Second, Zucker asserted, Trump attacks the media institutions that he has admired for decades.
The New York Times, CNN and "SNL," all top targets of the president, are "media institutions that he grew up with in New York, that he cared about, and whose respect he coveted," he said.
The third reason, Zucker said, "has to do with me."
In the early 2000s, when Zucker was running NBC, he green-lit "The Apprentice," catapulting Trump to a whole new level of stardom.
"I'm the one who put him and 'The Apprentice' on the air at NBC," Zucker said in 2016.
The two men considered each other friends as well as business associates. Zucker attended Trump's wedding to Melania Knauss in 2005.
"The fact is, we've had this long, you know, 20-plus year relationship, that for a long time was quite strong," Zucker told Axelrod. "And Donald Trump did not understand, in the end, that just because we were friends didn't mean he wasn't going to be subjected to the proper scrutiny. He thought CNN should give him a pass because we were friends. He thought CNN should be like Fox News and just, you know, give him glowing coverage all the time."
So, Zucker said, "he does hold that against me and CNN."
Axelrod, Barack Obama's former top strategist and a CNN political commentator, hosts "The Axe Files" podcast as well as a CNN TV version of the interview series.
On the podcast, Axelrod asked about the tendency of some CNN anchors to forcefully challenge Trump's inaccurate claims and indecent behavior.
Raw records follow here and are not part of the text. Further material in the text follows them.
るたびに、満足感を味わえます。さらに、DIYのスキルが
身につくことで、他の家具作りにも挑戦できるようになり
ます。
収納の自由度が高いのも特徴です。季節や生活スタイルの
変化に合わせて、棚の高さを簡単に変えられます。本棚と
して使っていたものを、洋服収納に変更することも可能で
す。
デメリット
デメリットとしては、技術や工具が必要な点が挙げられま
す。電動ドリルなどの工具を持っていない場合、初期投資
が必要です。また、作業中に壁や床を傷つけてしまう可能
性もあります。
"I think that our job at CNN is to tell the truth," Zucker said. "The problem is, in this day and age, I do understand that sometimes when you're pro-truth, it comes off as anti-Trump."
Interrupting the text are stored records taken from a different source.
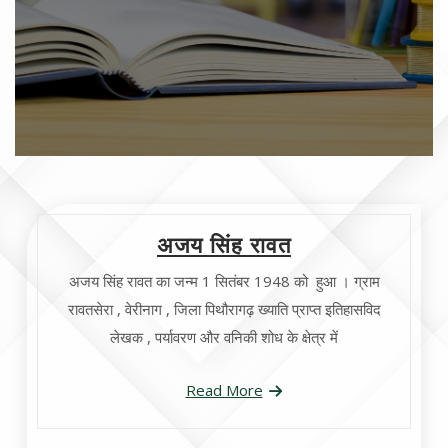
अजय सिंह रावत
अजय सिंह रावत का जन्म 1 सितंबर 1948 को हुआ । ग्राम
रावतसेरा , वेरीनाग , जिला पिथौरागढ़ ख्याति प्राप्त इतिहासविद
लेखक , पर्यावरण और वनिकी शोध के क्षेत्र में
Read More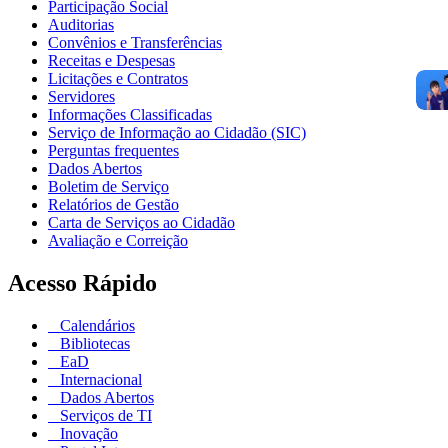
Participação Social
Auditorias
Convênios e Transferências
Receitas e Despesas
Licitações e Contratos
Servidores
Informações Classificadas
Serviço de Informação ao Cidadão (SIC)
Perguntas frequentes
Dados Abertos
Boletim de Serviço
Relatórios de Gestão
Carta de Serviços ao Cidadão
Avaliação e Correição
Acesso Rápido
Calendários
Bibliotecas
EaD
Internacional
Dados Abertos
Serviços de TI
Inovação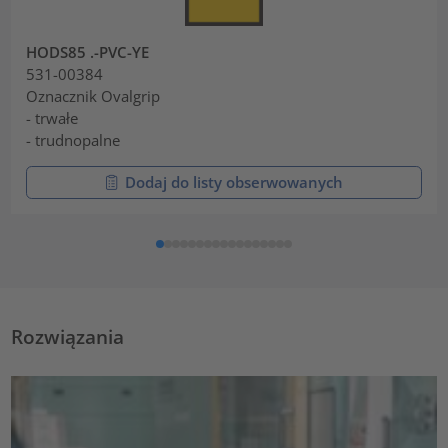
HODS85 .-PVC-YE
531-00384
Oznacznik Ovalgrip
- trwałe
- trudnopalne
Dodaj do listy obserwowanych
Rozwiązania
"In no way should we set out, ever, to be anti-Trump. We should always set out to be pro-truth," Zucker said. "And all I encourage our shows and our anchors to be, is to hold those in power accountable and tell the truth. If that comes off as anti-Trump, then that's a byproduct of being pro-truth."
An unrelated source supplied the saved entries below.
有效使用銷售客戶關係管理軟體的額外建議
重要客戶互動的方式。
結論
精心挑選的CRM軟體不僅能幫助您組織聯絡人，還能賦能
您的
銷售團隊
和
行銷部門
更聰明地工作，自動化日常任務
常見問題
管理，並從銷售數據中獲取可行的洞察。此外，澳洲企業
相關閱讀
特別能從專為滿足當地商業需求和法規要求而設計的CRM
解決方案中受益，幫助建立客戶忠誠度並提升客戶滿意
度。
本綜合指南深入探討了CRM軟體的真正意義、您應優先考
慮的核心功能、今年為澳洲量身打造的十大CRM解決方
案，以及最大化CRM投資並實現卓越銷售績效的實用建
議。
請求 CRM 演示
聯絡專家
Repeating his comments from past interviews, Zucker said CNN rightly covered Trump as a Republican presidential candidate from the get-go, recognizing his disruptive power.
He said CNN made a mistake by televising so many of Trump's pre-election rallies live, but "I do not believe that's why he's president of the United States. A lot of people want to assign that blame to us and to me."
Zucker quipped: "If only we had that much power, especially on the Republican side. I do not believe that's why he's president of the United States. But I do think we made a mistake."
CNN and MSNBC have pulled back from showing Trump's campaign rallies live this year, except during periods of big breaking news. Fox News continues to show many of the rallies live.
At the very end of the podcast, Axelrod asked what Zucker might be doing in five years. "I don't know for sure where I'll be, but here's the two things I do know: if the Miami Dolphins call, that's where I'll be," he said, calling back to an earlier comment about his love for the team. "And number two, look, I still harbor somewhere in my gut that I'm still very interested in politics."
A few years ago, there were discussions about Zucker running for New York City mayor. He didn't mention that specific role to Axelrod, but said "I'm still interested" in a political run, "and it's something I would consider."
"Gimme a call if you're thinking about it," Axelrod joked.